Más allá de estas sutiles diferencias con respecto a nuestros trenes, fueron dos cosas las que me llamaron la atención particularmente. Una, como a los quince minutos de viaje y mientras el tren salía de la capital inglesa. En un momento se oyó el ring de un celular y su dueña, una veinteañera muy desacartonada, contestó distraídamente y se puso a hablar con quien parecía ser su novio. Enseguida, un señor de unos 50 años se acercó hasta su asiento y le pidió que terminara la comunicación de inmediato mientras le señalaba un cartelito que yo había visto, pero no había entendido. El cartelito decía coche silencioso y se refería no a que el vagón no hiciera ruido (como había pensado), sino a que ahí no se podía siquiera conversar si eso molestaba a alguno de los pasajeros. "Si quiere hablar tiene que ir a otro vagón", le dijo el hombre gentilmente a la señorita. Fin de la charla y de la llamada.
La segunda tiene que ver con estos tiempos de globalización, redes sociales y comunicación permanente. Por esas malas costumbres que uno tiene, me dirigía a Edimburgo sin haber reservado hotel, por lo cual pensaba llegar y salir a buscar alojamiento mientras tenía una primera vista de la ciudad. Sin embargo, la solución llegó antes. Cuando estábamos en medio de la verde campiña, otra pasajera sacó una laptop y la prendió. En ese momento, noté que estaba chateando y viendo videos on line. "Perdón, ¿hay Internet?", le pregunté asombrado. "Por supuesto", contestó escuetamente y mirándome de reojo. "Y.... ¿hay que pagar para usarla?", repregunté. "¿Pagar?", la pasajera hizo un silencio. "No, es gratis", respondió entonces y me miró como si yo viniera de otro planeta.
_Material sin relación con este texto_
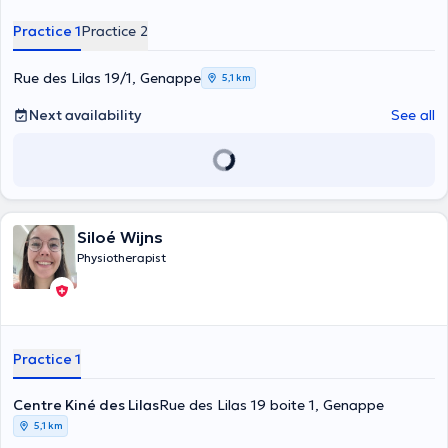
Practice 1
Practice 2
Rue des Lilas 19/1, Genappe
5,1 km
Next availability
See all
Siloé Wijns
Physiotherapist
Practice 1
Centre Kiné des Lilas
Rue des Lilas 19 boite 1, Genappe
5,1 km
Debo admitir que, efectivamente, uno a veces no puede menos que sentir que vive en otro planeta. Quizá por eso fue imposible no recordar las declaraciones de un alto funcionario de una de las empresas concesionarias de los servicios ferroviarios argentinos, que después de uno de esos días en los que la gente había salido a romper todo tras la cancelación sin aviso del servicio, en un programa de televisión aseguró que nuestros trenes "estaban entre los mejores del mundo?"